Intro to cohort analysis

Cohort analysis is a method to track how different groups of users behave over time. A cohort represents a group of users with shared characteristics, for instance:

  • Users who began using your product in a specific month
  • Users from a particular country or segment

While a cohort can also refer to (for example) a group of products, it's usually about users.

Cohort analysis involves examining how these groups of users behave over time. For example, you might observe how many of them return each month, or how much they spend over time.

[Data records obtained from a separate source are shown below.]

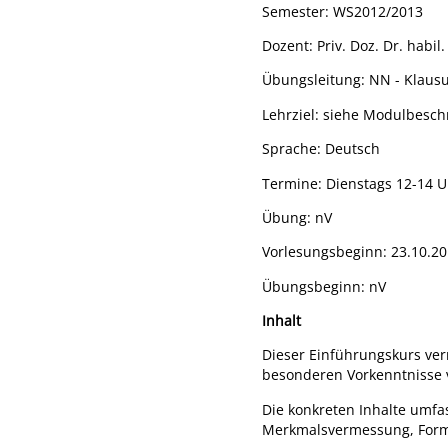
Semester: WS2012/2013
Dozent: Priv. Doz. Dr. habil.
Übungsleitung: NN - Klausu
Lehrziel: siehe Modulbesc
Sprache: Deutsch
Termine: Dienstags 12-14 U
Übung: nV
Vorlesungsbeginn: 23.10.2
Übungsbeginn: nV
Inhalt
Dieser Einführungskurs ver
besonderen Vorkenntnisse 
Die konkreten Inhalte umf
Merkmalsvermessung, Forma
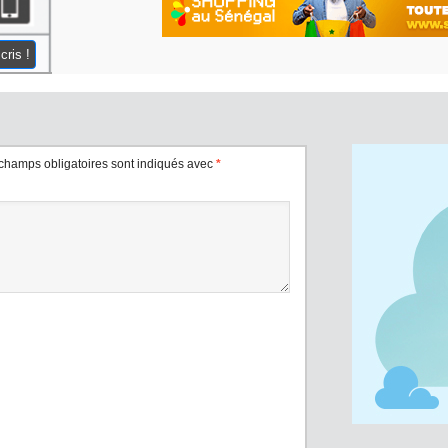
cris !
champs obligatoires sont indiqués avec
*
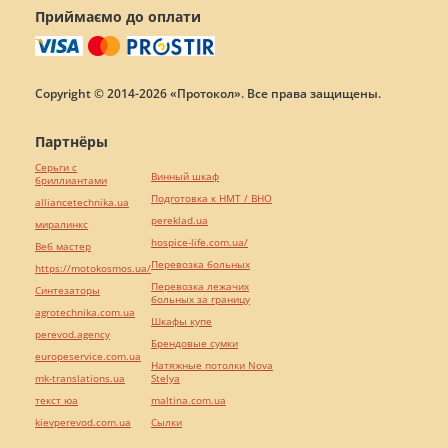
Приймаємо до оплати
Copyright © 2014-2026 «Протокол». Все права защищены.
Партнёры
Серьги с
Винный шкаф
бриллиантами
Подготовка к НМТ / ВНО
alliancetechnika.ua
pereklad.ua
миралинкс
hospice-life.com.ua/
Веб мастер
Перевозка больных
https://motokosmos.ua/
Перевозка лежачих
Синтезаторы
больных за границу
agrotechnika.com.ua
Шкафы купе
perevod.agency
Брендовые сумки
europeservice.com.ua
Натяжные потолки Nova
mk-translations.ua
Stelya
текст юа
maltina.com.ua
kievperevod.com.ua
Cылки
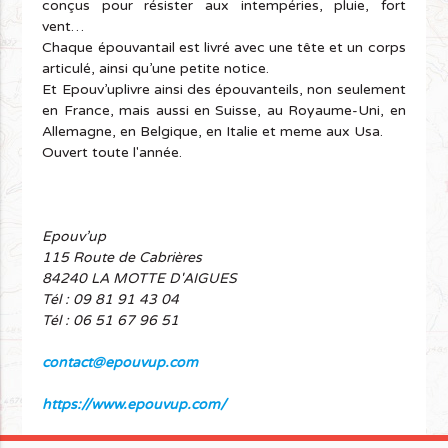
conçus pour résister aux intempéries, pluie, fort
vent…
Chaque épouvantail est livré avec une tête et un corps
articulé, ainsi qu’une petite notice.
Et Epouv’uplivre ainsi des épouvanteils, non seulement
en France, mais aussi en Suisse, au Royaume-Uni, en
Allemagne, en Belgique, en Italie et meme aux Usa.
Ouvert toute l'année.
Epouv’up
115 Route de Cabrières
84240 LA MOTTE D'AIGUES
Tél : 09 81 91 43 04
Tél : 06 51 67 96 51
contact@epouvup.com
https://www.epouvup.com/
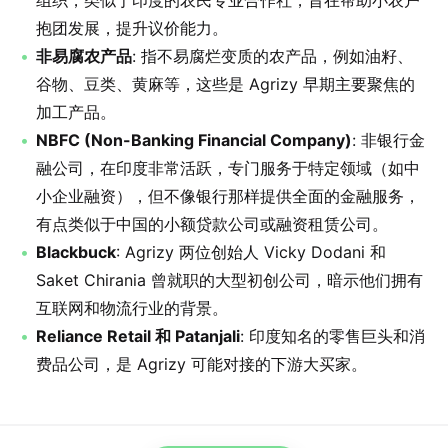
组织，类似于印度的农民专业合作社，旨在帮助小农户
抱团发展，提升议价能力。
非易腐农产品
: 指不易腐烂变质的农产品，例如油籽、
谷物、豆类、黄麻等，这些是 Agrizy 早期主要聚焦的
加工产品。
NBFC (Non-Banking Financial Company)
: 非银行金
融公司，在印度非常活跃，专门服务于特定领域（如中
小企业融资），但不像银行那样提供全面的金融服务，
有点类似于中国的小额贷款公司或融资租赁公司。
Blackbuck
: Agrizy 两位创始人 Vicky Dodani 和
Saket Chirania 曾就职的大型初创公司，暗示他们拥有
互联网和物流行业的背景。
Reliance Retail 和 Patanjali
: 印度知名的零售巨头和消
费品公司，是 Agrizy 可能对接的下游大买家。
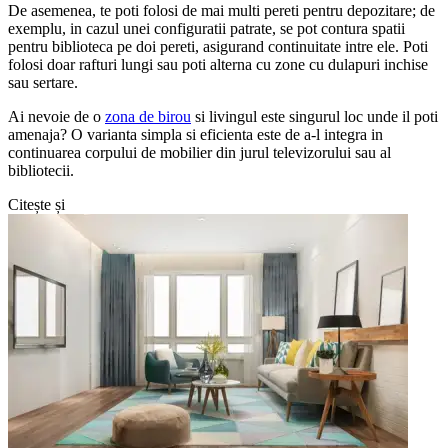
De asemenea, te poti folosi de mai multi pereti pentru depozitare; de
exemplu, in cazul unei configuratii patrate, se pot contura spatii
pentru biblioteca pe doi pereti, asigurand continuitate intre ele. Poti
folosi doar rafturi lungi sau poti alterna cu zone cu dulapuri inchise
sau sertare.
Ai nevoie de o
zona de birou
si livingul este singurul loc unde il poti
amenaja? O varianta simpla si eficienta este de a-l integra in
continuarea corpului de mobilier din jurul televizorului sau al
bibliotecii.
Citește și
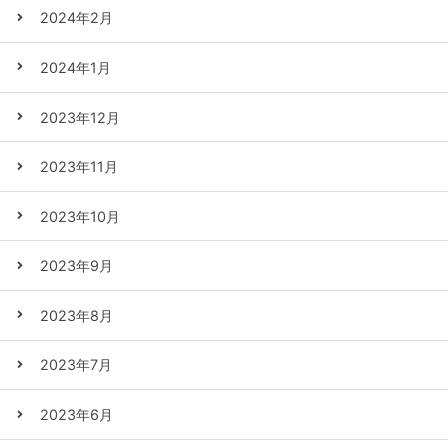
2024年2月
2024年1月
2023年12月
2023年11月
2023年10月
2023年9月
2023年8月
2023年7月
2023年6月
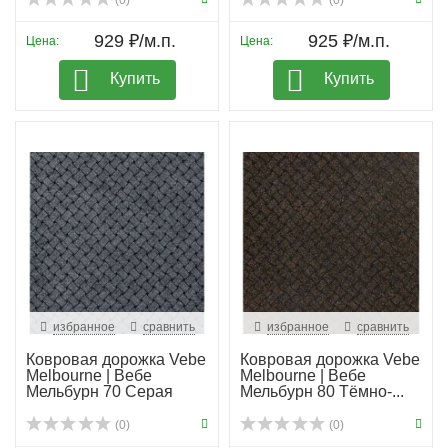
(0)
(0)
929 ₽/м.п.
925 ₽/м.п.
Цена:
Цена:
Купить
Купить
избранное
сравнить
избранное
сравнить
Ковровая дорожка Vebe
Ковровая дорожка Vebe
Melbourne | Вебе
Melbourne | Вебе
Мельбурн 70 Серая
Мельбурн 80 Тёмно-...
(0)
(0)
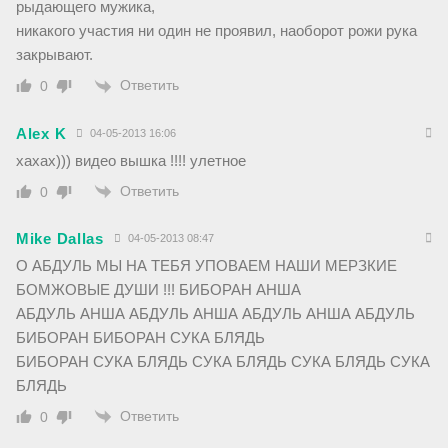
рыдающего мужика,
никакого участия ни один не проявил, наоборот рожи рука
закрывают.
Ответить
0
Alex K
04-05-2013 16:06
хахах))) видео вышка !!!! улетное
Ответить
0
Mike Dallas
04-05-2013 08:47
О АБДУЛЬ МЫ НА ТЕБЯ УПОВАЕМ НАШИ МЕРЗКИЕ
БОМЖОВЫЕ ДУШИ !!! БИБОРАН АНША
АБДУЛЬ АНША АБДУЛЬ АНША АБДУЛЬ АНША АБДУЛЬ
БИБОРАН БИБОРАН СУКА БЛЯДЬ
БИБОРАН СУКА БЛЯДЬ СУКА БЛЯДЬ СУКА БЛЯДЬ СУКА
БЛЯДЬ
Ответить
0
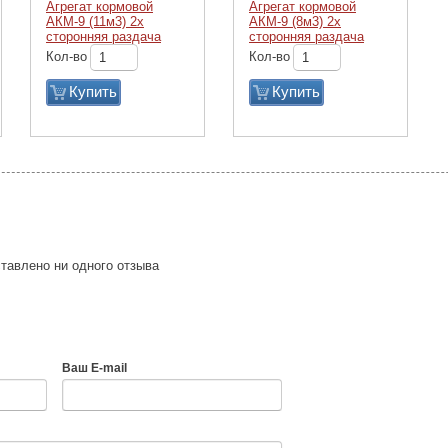
Агрегат кормовой
Агрегат кормовой
АКМ-9 (11м3) 2х
АКМ-9 (8м3) 2х
сторонняя раздача
сторонняя раздача
Кол-во
Кол-во
Купить
Купить
тавлено ни одного отзыва
Ваш E-mail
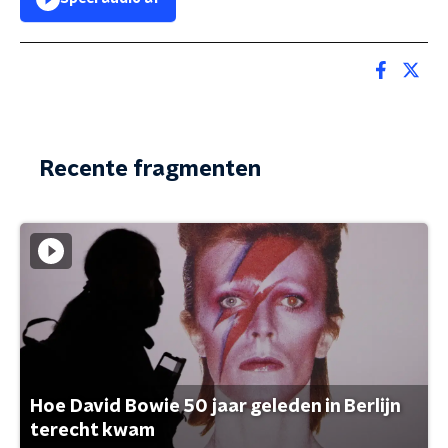
Recente fragmenten
Hoe David Bowie 50 jaar geleden in Berlijn
terecht kwam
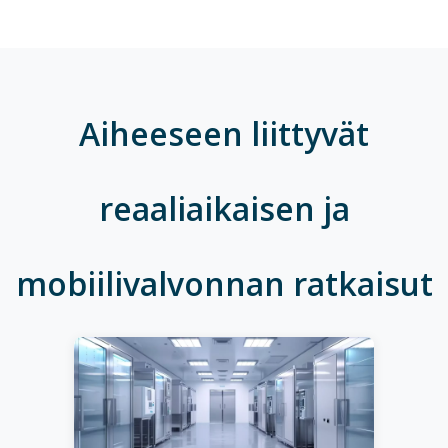
Aiheeseen liittyvät
reaaliaikaisen ja
mobiilivalvonnan ratkaisut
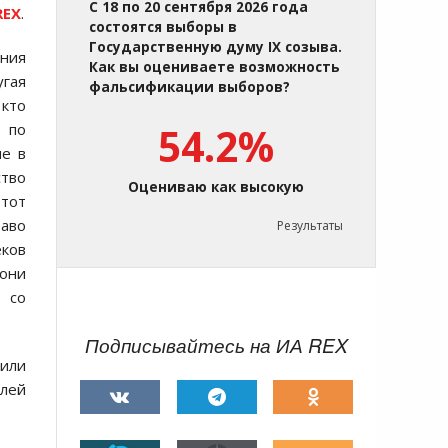
С 18 по 20 сентября 2026 года
REX
.
состоятся выборы в
Государственную думу IX созыва.
ения
Как вы оцениваете возможность
угая
фальсификации выборов?
 кто
а по
54.2%
ие в
ство
Оцениваю как высокую
 тот
раво
Результаты
еков
 они
ь со
Подписывайтесь на ИА REX
или
елей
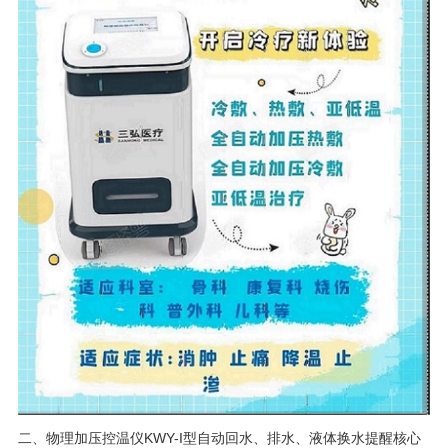
二、
物理加压控温仪KWY-I型自动回水、排水、液体换水提醒
核心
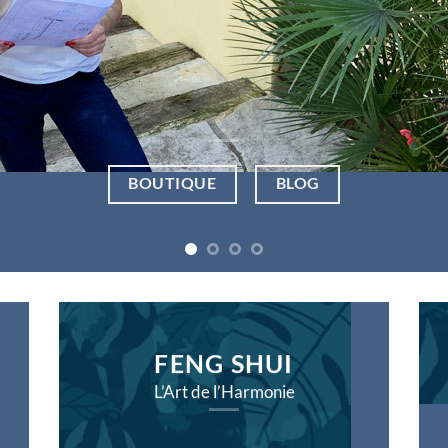
BLOG
BOUTIQUE
FENG SHUI
L’Art de l’Harmonie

Some scenarios where you might use cohort analysis:

  • Activation analysis - Group users by their start date and monitor their activation progress over time.
  • Retention analysis - Group users by their start or activation date and observe how many continue to use the product over time.
  • Revenue analysis and customer lifetime value - Group users by their start or first purchase date to identify trends in revenue and customer lifetime value.

Exploring cohorts

Explore cohorts table

How to read a cohorts table

  • Row by row - Each row gives you insights into the behavior of user groups over time. For instance, you can see how long different user groups remain active and at what point you start to lose them.
  • Comparing rows - Comparing rows gives insights about your product's lifetime. You can compare the behavior of user groups who began using your product early with those who started recently. This can give you insights on things like product updates or marketing efforts.
  • Diagonals - Any diagonal pattern in your cohorts table can provide insights into seasonality or indicate that something significant happened at a specific time. This is because calendar periods, for example 'May', will always be represented diagonally in a cohorts table.

Breakdown

Choose how to break down your cohorts, grouping user cohorts by a start date or a dimension. You can also adjust the granularity of both rows and columns.

Filters

Your cohorts table can be filtered like any other visualization.

Colors

Select from two color themes

  • monochrome
  • red-yellow-green

Customize color thresholds to find patterns or highlighting insights within your cohorts table.

Color cohorts table

Defining cohorts

To add cohorts to a metric, use the Cohorts section in the metric definition. As a workspace administrator, navigate to the metric and select 'Edit'. Once defined, cohorts are visualized as a table.

Define cohorts table

There are two ways of defining cohorts in Steep:

  • Standard cohorts – Easily define cohorts from your existing tables, dynamically calculated for quick insights. No adjustments to your data structure required.
  • Advanced cohorts – Built from tables explicitly created for cohorts, supporting more complex analyses like advanced retention cohorts.

Admins only

Only workspace administrators can define cohorts

Standard cohorts

Standard cohorts are defined from general detailed tables, for example orders or transactions, and dynamically calculated. They are flexible and provide a great option for most basic use cases.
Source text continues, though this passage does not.